The first boat people – an unauthorized boat carrying five Indochinese men – arrived in northern Australia in 1976, and was followed by a further 2059 Vietnamese refugees arriving by boat over the next five years. There was a further wave of predominantly Indochinese refugees from 1989 to 1998 at the rate of about 300 people per year. Since 1999, however, boat people arriving in Australia have been predominantly (and unsurprisingly) from the Middle East. It is worth noting that boat people have never made up more than a tiny percentage of migrants (or even refugees) reaching Australia.

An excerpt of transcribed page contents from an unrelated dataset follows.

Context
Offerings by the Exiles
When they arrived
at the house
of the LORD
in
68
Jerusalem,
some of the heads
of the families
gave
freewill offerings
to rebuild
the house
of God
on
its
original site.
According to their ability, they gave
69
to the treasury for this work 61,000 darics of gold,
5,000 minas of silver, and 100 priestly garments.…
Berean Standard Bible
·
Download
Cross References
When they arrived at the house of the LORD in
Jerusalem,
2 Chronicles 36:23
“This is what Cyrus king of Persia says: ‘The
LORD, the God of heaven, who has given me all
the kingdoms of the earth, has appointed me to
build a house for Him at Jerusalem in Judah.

Public reaction to boat people has been extremely polarized. The refugee issue was used successfully by the conservative Liberal government as a wedge issue in at least one election, finally resulting in the implementation of the so called “Pacific Solution” where boat people were prevented from landing on the Australian mainland (where they would have rights under the UNHRC rules) and instead were transported to detention camps on small island nations in the Pacific.
While these arrangements have come to an end, they seem in recent years to have been replaced by the “No One Has A Fucking Clue Solution”, and debate in Australia continues to rage.
In the SBS program, six ordinary (in some cases very ordinary) Australians were placed in the position of refugees, over 25 days retracing their steps backwards from Australia to the source countries of many refugees.
After having their passports, wallets and phones taken away, they stayed with two groups now resident in Australia – a family from the Congo Burundi and a group of Iraqi men.
Next they were put on a boat and sent off towards Indonesia. The boat sprung a massive leak and caught fire in the middle of the night, although they were later informed that the boat was in fact a seaworthy training vessel.
They stayed in an apartment with illegal immigrants in Malaysia and participated in an immigration raid.
Most affectingly, they then travelled to Kenya and Jordan, meeting with the families of the refugees that they had stayed with in Australia – beautiful and bittersweet scenes that reduced me to a weeping mess on the floor – before being taken by US and UN forces to see the devastation of the Congo and Iraq from which these people had fled.
Five of the six started the show with (broadly) anti-immigration views, but only one was still clinging desperately to his stance at the end of the series.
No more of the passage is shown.